##### DATA RECORDS
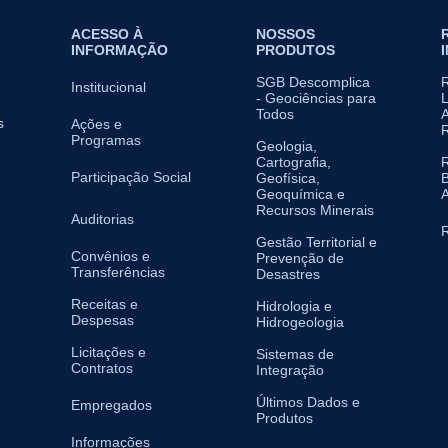
ACESSO À
NOSSOS
INFORMAÇÃO
PRODUTOS
SGB Descomplica
Institucional
- Geociências para
L
Todos
A
s
Ações e
Programas
Geologia,
Cartografia,
Participação Social
Geofísica,
B
Geoquímica e
A
Recursos Minerais
Auditorias
R
Gestão Territorial e
Convênios e
Prevenção de
Transferências
Desastres
Receitas e
Hidrologia e
Despesas
Hidrogeologia
Licitações e
Sistemas de
Contratos
Integração
Últimos Dados e
Empregados
Produtos
Informações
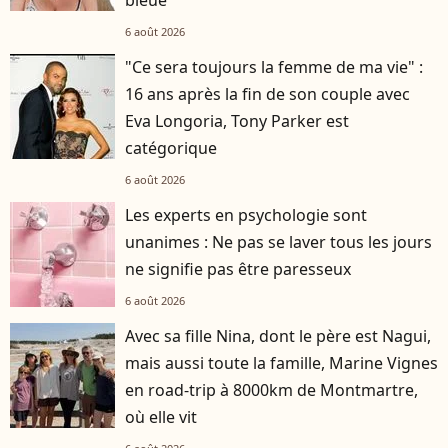
bleue
6 août 2026
"Ce sera toujours la femme de ma vie" :
16 ans après la fin de son couple avec
Eva Longoria, Tony Parker est
catégorique
6 août 2026
Les experts en psychologie sont
unanimes : Ne pas se laver tous les jours
ne signifie pas être paresseux
6 août 2026
Avec sa fille Nina, dont le père est Nagui,
mais aussi toute la famille, Marine Vignes
en road-trip à 8000km de Montmartre,
où elle vit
##########
EXERCISE:
Pictures in the entries are to be skipped, and everything else repeated word for word.

RESULT OF THIS TASK:
ACESSO À
NOSSOS
INFORMAÇÃO
PRODUTOS
SGB Descomplica
Institucional
- Geociências para
L
Todos
A
s
Ações e
Programas
Geologia,
Cartografia,
Participação Social
Geofísica,
B
Geoquímica e
A
Recursos Minerais
Auditorias
R
Gestão Territorial e
Convênios e
Prevenção de
Transferências
Desastres
Receitas e
Hidrologia e
Despesas
Hidrogeologia
Licitações e
Sistemas de
Contratos
Integração
Últimos Dados e
Empregados
Produtos
Informações
bleue
6 août 2026
"Ce sera toujours la femme de ma vie" :
16 ans après la fin de son couple avec
Eva Longoria, Tony Parker est
catégorique
6 août 2026
Les experts en psychologie sont
unanimes : Ne pas se laver tous les jours
ne signifie pas être paresseux
6 août 2026
Avec sa fille Nina, dont le père est Nagui,
mais aussi toute la famille, Marine Vignes
en road-trip à 8000km de Montmartre,
où elle vit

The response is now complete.